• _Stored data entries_
○ ○ ○
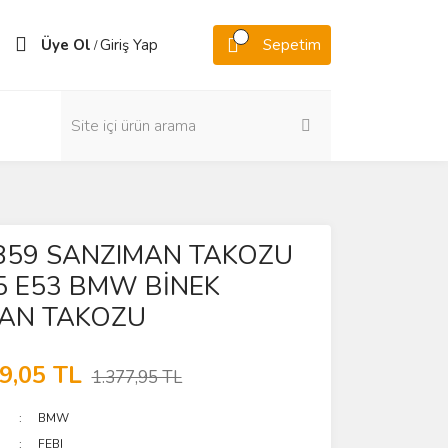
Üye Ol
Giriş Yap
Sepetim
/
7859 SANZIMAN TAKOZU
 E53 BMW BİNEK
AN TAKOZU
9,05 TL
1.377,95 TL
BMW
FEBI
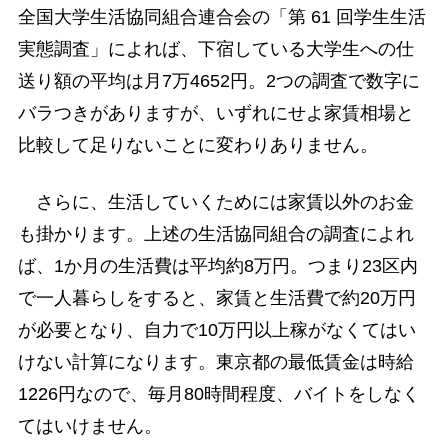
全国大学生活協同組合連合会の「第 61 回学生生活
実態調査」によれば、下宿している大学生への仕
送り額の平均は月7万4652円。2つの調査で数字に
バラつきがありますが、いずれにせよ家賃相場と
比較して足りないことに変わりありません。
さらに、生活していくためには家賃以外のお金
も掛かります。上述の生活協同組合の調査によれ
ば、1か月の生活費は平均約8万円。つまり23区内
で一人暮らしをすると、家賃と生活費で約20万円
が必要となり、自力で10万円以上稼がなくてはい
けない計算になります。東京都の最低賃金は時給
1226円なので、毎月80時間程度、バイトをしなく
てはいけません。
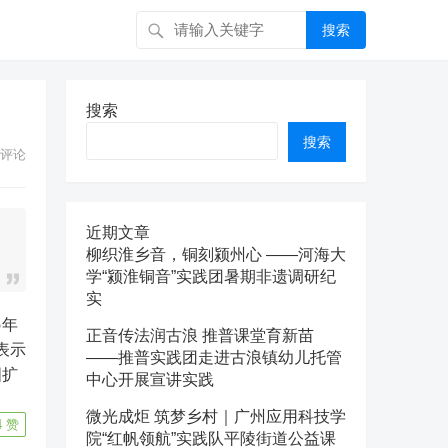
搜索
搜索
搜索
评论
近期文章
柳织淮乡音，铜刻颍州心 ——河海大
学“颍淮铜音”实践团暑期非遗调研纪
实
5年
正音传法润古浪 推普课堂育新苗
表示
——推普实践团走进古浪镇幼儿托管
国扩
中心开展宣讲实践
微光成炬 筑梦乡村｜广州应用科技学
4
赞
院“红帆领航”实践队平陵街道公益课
○ ○ ○
• _WHAT YOU SHOULD DO_
The answer should consist of the lines from the one with "柳织淮乡音，铜刻颍州心 ——河海大" through the last line of the entries, duplicated exactly and nothing more.

• _COMPLETED TASK_
柳织淮乡音，铜刻颍州心 ——河海大
学“颍淮铜音”实践团暑期非遗调研纪
实
5年
正音传法润古浪 推普课堂育新苗
表示
——推普实践团走进古浪镇幼儿托管
国扩
中心开展宣讲实践
微光成炬 筑梦乡村｜广州应用科技学
4
赞
院“红帆领航”实践队平陵街道公益课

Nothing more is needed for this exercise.